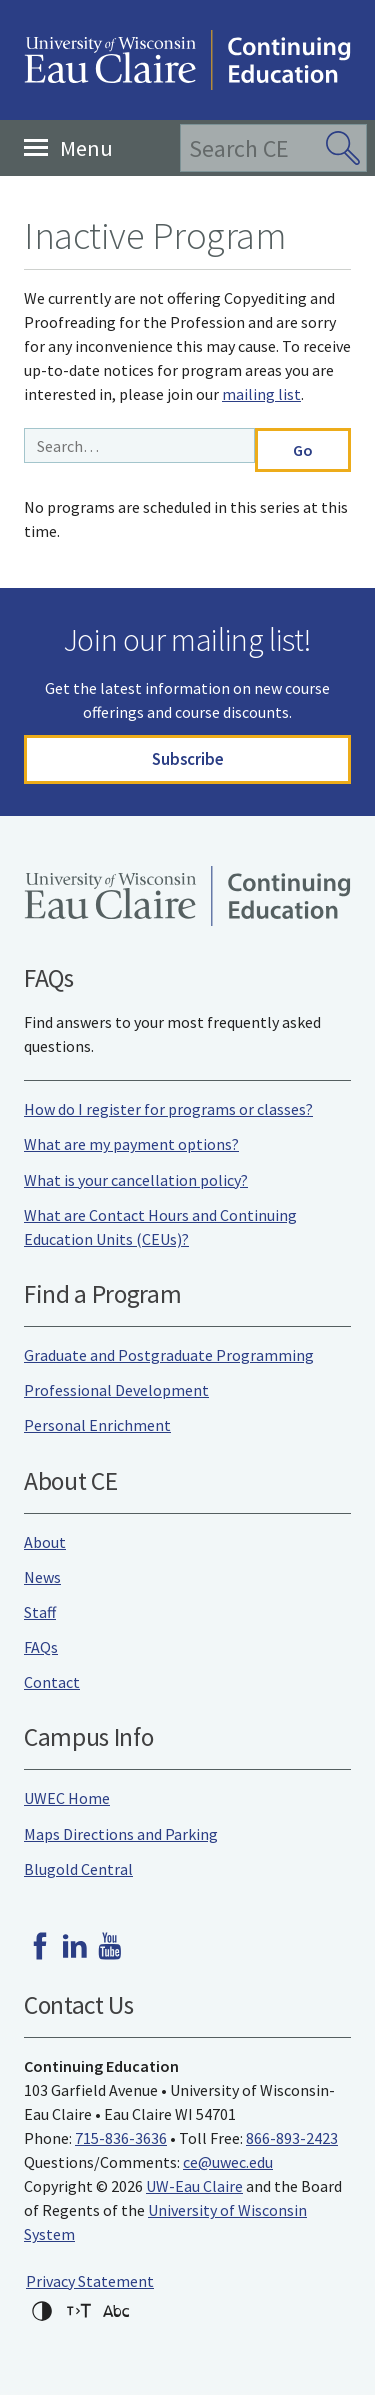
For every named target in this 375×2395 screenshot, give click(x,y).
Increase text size (79, 2311)
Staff (40, 1612)
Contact (52, 1682)
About (45, 1542)
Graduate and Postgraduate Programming (169, 1355)
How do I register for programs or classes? (168, 1109)
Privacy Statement (90, 2281)
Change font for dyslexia (116, 2311)
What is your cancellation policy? (136, 1180)
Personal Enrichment (97, 1425)
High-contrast (42, 2311)
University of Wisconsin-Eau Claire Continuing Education (187, 60)
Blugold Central (78, 1869)
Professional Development (116, 1390)
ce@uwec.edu (228, 2162)
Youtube (110, 1946)
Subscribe (188, 759)
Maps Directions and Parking (121, 1834)
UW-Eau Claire (194, 2186)
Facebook (40, 1946)
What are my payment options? (131, 1144)
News (42, 1577)
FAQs (41, 1647)
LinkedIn (75, 1946)
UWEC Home (67, 1798)
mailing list (261, 394)
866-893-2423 (292, 2138)
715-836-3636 (121, 2138)
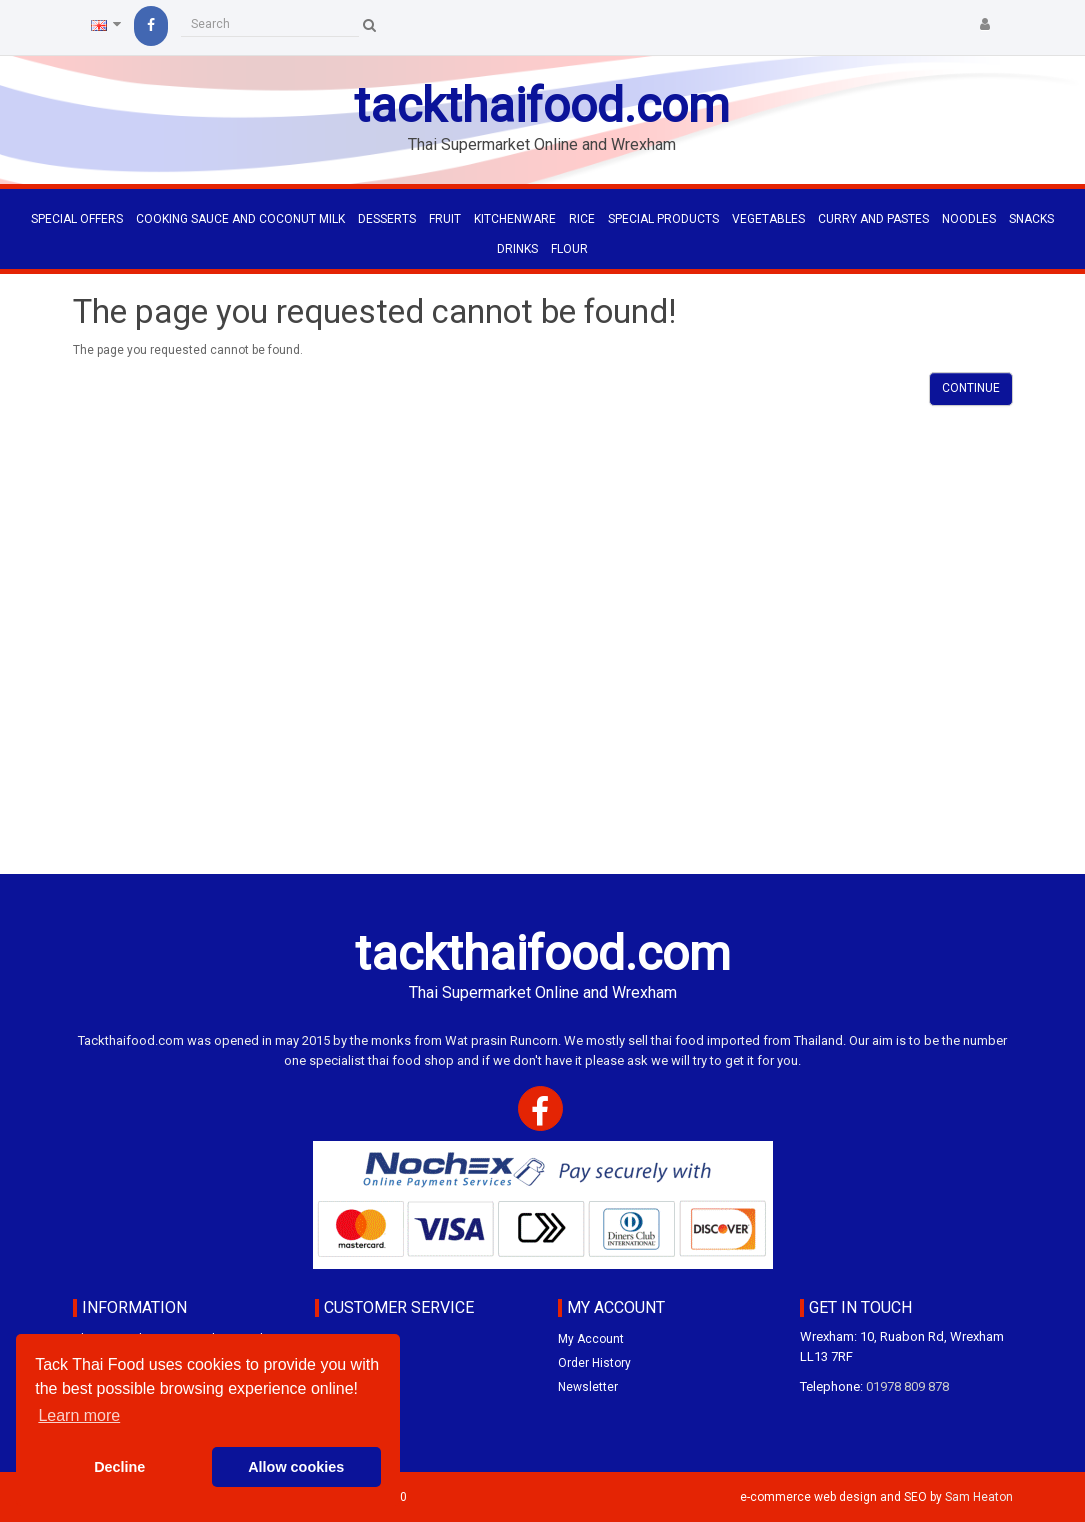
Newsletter (588, 1387)
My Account (591, 1339)
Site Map (338, 1387)
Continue (971, 388)
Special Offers (77, 219)
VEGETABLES (768, 219)
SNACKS (1031, 219)
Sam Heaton (979, 1497)
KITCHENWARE (515, 219)
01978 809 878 (907, 1386)
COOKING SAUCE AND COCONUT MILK (240, 219)
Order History (594, 1363)
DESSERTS (387, 219)
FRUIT (445, 219)
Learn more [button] (79, 1415)
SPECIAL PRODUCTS (663, 219)
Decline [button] (119, 1467)
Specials (338, 1363)
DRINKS (517, 249)
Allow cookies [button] (296, 1467)
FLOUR (569, 249)
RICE (582, 219)
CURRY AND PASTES (873, 219)
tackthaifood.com (542, 105)
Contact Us (346, 1339)
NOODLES (969, 219)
************
- _How to complete this task_
Reproduce the lines above starting at the one with "mailing list (261, 394)" and ending at the one with "FRUIT (445, 219)", both included, exactly and with no pictures.

- _Response_
mailing list (261, 394)
866-893-2423 (292, 2138)
715-836-3636 (121, 2138)
Newsletter (588, 1387)
My Account (591, 1339)
Site Map (338, 1387)
Continue (971, 388)
Special Offers (77, 219)
VEGETABLES (768, 219)
SNACKS (1031, 219)
Sam Heaton (979, 1497)
KITCHENWARE (515, 219)
01978 809 878 (907, 1386)
COOKING SAUCE AND COCONUT MILK (240, 219)
Order History (594, 1363)
DESSERTS (387, 219)
FRUIT (445, 219)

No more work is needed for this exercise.